At 510, the pump control system compares the calculated cavity fillage from 508 above with a desired or target cavity fillage provided by a well operator. In some embodiments, the pump control system compares the calculated and targeted cavity fillages using a PID based pump control algorithm. The PID based pump control algorithm determines an error as the difference between the calculated cavity fillage and the desired or target cavity fillage. In some embodiments, the PID base pump control algorithm may take the form of a PID control loop.

At 512, the pump control system generates a corrected pump speed based on the comparison of the calculated and targeted cavity fillages performed above at 510 using one or more of the PID tuning parameters Kp, Ki, and Kd mentioned earlier.

Thereafter, at 514, the pump control system controls the pump motor speed using the corrected pump speed from 512 to bring the calculated cavity fillage closer to the target cavity fillage.
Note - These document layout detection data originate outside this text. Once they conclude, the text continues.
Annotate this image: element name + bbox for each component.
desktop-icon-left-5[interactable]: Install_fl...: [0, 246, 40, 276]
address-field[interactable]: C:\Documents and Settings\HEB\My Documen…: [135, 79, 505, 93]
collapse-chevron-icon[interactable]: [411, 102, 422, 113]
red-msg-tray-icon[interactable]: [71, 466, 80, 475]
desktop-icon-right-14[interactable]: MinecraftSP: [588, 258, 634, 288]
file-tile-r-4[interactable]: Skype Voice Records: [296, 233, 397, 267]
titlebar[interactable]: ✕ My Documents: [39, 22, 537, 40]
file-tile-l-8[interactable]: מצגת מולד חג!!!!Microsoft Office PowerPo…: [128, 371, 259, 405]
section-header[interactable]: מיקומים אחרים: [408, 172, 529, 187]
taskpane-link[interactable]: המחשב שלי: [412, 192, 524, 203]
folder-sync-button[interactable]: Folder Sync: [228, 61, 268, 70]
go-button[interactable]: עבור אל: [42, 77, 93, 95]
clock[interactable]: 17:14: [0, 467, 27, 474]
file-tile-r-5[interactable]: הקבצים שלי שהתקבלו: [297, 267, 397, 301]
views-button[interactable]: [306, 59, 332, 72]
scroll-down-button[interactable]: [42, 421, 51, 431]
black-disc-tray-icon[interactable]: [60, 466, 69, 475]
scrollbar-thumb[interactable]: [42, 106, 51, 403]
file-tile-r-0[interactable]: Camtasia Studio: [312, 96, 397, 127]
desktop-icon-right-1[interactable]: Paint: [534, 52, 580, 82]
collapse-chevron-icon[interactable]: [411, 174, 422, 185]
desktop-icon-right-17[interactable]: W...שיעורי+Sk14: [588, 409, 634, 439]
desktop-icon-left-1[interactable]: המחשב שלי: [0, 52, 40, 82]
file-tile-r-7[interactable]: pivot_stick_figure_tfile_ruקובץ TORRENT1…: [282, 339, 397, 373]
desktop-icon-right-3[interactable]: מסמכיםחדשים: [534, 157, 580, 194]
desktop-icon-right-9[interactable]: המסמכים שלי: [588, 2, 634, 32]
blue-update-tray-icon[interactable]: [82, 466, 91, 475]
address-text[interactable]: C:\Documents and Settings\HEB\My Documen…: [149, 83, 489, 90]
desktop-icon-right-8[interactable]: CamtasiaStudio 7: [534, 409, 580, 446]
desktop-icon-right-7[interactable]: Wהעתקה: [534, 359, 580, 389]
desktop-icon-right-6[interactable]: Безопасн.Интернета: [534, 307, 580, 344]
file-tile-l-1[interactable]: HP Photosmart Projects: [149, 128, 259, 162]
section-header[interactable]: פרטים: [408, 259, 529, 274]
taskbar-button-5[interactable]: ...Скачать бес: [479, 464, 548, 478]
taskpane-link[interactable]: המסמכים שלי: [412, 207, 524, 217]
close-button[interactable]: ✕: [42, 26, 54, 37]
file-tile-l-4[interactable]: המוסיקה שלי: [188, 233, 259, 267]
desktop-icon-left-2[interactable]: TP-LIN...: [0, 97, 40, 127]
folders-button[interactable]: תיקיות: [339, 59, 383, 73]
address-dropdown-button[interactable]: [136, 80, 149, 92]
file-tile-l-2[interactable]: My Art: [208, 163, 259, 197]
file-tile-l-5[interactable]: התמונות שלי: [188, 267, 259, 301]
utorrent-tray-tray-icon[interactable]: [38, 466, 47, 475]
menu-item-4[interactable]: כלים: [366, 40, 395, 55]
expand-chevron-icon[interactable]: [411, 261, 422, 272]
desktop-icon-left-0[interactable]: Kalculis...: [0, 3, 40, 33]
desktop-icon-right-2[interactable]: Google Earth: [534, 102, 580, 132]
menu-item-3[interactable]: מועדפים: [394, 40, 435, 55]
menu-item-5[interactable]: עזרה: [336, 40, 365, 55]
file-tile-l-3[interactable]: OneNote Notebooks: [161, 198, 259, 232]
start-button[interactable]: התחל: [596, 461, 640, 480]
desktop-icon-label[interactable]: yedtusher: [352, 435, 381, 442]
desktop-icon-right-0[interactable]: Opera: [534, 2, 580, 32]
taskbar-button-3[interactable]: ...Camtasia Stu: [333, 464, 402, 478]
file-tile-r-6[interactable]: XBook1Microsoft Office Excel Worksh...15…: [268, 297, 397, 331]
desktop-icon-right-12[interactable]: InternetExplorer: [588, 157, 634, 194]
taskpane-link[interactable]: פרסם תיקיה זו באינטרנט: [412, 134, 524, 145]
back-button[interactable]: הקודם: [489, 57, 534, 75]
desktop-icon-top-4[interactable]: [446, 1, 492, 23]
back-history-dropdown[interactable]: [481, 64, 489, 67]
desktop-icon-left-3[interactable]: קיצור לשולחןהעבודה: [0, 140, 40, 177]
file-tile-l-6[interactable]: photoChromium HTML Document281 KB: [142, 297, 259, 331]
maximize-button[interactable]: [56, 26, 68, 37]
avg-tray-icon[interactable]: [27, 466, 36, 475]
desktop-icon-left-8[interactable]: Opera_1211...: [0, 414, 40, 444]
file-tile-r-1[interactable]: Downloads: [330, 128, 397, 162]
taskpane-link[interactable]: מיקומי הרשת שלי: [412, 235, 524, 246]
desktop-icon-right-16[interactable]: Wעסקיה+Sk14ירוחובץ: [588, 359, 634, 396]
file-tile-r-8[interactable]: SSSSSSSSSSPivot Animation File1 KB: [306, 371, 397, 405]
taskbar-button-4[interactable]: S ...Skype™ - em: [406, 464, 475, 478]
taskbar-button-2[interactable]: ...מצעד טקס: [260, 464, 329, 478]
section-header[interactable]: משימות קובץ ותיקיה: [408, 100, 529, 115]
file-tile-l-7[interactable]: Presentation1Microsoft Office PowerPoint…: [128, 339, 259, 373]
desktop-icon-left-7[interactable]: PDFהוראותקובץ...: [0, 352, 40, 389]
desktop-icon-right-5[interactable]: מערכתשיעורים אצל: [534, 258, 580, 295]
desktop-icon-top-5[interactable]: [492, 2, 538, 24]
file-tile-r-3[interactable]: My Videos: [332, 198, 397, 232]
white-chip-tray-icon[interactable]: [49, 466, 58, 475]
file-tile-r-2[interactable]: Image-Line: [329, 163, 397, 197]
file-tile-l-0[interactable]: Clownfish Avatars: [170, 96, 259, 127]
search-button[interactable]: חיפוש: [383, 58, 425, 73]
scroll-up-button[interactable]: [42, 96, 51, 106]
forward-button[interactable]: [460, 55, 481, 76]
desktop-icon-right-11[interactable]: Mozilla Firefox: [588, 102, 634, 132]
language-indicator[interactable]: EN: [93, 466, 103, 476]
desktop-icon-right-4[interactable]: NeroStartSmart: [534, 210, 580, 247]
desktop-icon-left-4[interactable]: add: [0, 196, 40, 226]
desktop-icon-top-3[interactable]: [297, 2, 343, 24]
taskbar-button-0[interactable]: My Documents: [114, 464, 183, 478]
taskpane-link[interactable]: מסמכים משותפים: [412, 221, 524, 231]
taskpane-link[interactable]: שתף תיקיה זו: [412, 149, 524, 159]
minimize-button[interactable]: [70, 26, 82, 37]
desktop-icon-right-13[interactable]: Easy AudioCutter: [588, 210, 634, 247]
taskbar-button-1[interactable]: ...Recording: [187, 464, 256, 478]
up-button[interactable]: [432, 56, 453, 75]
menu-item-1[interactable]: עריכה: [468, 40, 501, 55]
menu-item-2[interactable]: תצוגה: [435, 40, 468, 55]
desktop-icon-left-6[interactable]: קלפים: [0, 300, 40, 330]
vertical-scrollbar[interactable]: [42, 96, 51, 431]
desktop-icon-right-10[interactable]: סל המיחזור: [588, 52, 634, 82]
This helps to correct or prevent abnormal pump operations, such as a pump-off, and keeps the PCP operating in optimal condition. The flowchart 500 then returns to 502 to repeat the process on a continuous basis or as regularly scheduled.

Turning now to FIG. 6, a graph 600 is shown illustrating an example of the pump control system monitoring and controlling a well pump to correct or prevent abnormal operations using pump fillage and a PID based pump control algorithm. In the exemplary graph 600, the left vertical axis indicates pump fillage ranging from 0 to 100%, the right vertical axis indicates pump motor speed ranging from −200 to 300 rpm, and the horizontal axis indicates clock time ranging from 7:40 to 9:20. Line 602 represents a target pump fillage or setpoint, line 604 represents a calculated pump fillage, and line 606 represents measured or observed motor speed. In the example, the well pump is a PCP type pump and the PID based pump control algorithm uses PID tuning parameters Kp, Ki, and Kd that have been tuned specifically to optimize production of well fluids via the PCP. As can be seen, the pump control system is able to adjust motor speed (line 606) in real time (or near real time) to maintain the calculated pump fillage (line 604) at or near (e.g., within about 20%) the setpoint (line 602) with minimal oscillations.

In the preceding discussion, reference is made to various embodiments. However, the scope of the present disclosure is not limited to the specific described embodiments. Instead, any combination of the described features and elements, whether related to different embodiments or not, is contemplated to implement and practice contemplated embodiments. Furthermore, although embodiments may achieve advantages over other possible solutions or over the prior art, whether or not a particular advantage is achieved by a given embodiment is not limiting of the scope of the present disclosure. Thus, the preceding aspects, features, embodiments and advantages are merely illustrative and are not considered elements or limitations of the appended claims except where explicitly recited in a claim(s).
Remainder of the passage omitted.